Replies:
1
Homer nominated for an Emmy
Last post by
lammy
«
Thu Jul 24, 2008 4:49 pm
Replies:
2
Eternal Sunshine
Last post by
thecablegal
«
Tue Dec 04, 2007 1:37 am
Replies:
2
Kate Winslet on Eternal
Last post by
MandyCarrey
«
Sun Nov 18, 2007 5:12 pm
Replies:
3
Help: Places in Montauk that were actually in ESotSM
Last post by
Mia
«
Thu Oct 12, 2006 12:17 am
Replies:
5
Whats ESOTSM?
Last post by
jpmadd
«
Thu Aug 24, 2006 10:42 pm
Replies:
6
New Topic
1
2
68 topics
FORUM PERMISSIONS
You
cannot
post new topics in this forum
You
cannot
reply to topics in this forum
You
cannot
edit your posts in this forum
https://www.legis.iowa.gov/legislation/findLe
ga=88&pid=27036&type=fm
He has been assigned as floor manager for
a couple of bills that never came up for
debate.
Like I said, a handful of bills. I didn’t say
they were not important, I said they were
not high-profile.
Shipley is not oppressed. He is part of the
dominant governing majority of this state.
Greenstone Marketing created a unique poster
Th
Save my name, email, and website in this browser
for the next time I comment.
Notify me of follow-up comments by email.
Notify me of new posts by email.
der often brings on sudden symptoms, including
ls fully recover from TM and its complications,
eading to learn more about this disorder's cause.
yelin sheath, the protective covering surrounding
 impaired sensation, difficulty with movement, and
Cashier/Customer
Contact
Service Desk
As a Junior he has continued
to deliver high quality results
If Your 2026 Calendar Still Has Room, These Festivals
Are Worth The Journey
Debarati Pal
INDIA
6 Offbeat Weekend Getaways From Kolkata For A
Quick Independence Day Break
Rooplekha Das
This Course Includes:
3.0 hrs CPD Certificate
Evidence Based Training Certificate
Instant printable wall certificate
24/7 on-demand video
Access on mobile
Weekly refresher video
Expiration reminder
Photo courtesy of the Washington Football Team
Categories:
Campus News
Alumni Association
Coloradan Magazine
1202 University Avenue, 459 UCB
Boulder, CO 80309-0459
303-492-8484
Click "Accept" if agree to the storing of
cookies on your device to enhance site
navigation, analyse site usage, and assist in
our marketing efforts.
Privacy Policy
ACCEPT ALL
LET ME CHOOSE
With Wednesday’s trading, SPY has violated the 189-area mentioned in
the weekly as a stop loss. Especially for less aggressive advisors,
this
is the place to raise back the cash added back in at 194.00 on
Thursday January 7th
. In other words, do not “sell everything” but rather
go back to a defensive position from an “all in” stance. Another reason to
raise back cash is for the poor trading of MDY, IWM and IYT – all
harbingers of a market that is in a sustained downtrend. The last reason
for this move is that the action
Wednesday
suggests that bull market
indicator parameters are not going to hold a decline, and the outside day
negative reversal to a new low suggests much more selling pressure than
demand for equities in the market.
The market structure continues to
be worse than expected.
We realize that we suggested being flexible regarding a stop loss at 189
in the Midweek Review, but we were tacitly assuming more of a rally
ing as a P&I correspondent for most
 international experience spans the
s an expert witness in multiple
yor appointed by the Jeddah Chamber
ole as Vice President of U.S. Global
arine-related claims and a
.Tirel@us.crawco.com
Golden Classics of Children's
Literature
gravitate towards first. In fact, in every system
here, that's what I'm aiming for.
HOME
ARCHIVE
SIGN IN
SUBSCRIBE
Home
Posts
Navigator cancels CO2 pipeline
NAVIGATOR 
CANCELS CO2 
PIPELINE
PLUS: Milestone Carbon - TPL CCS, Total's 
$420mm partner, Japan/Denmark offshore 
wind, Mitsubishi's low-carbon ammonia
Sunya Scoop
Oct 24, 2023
★ ★ ★ ★
Please copy every line of the data that carries the string "reason".

- _The answer_
go back to a defensive position from an “all in” stance. Another reason to
harbingers of a market that is in a sustained downtrend. The last reason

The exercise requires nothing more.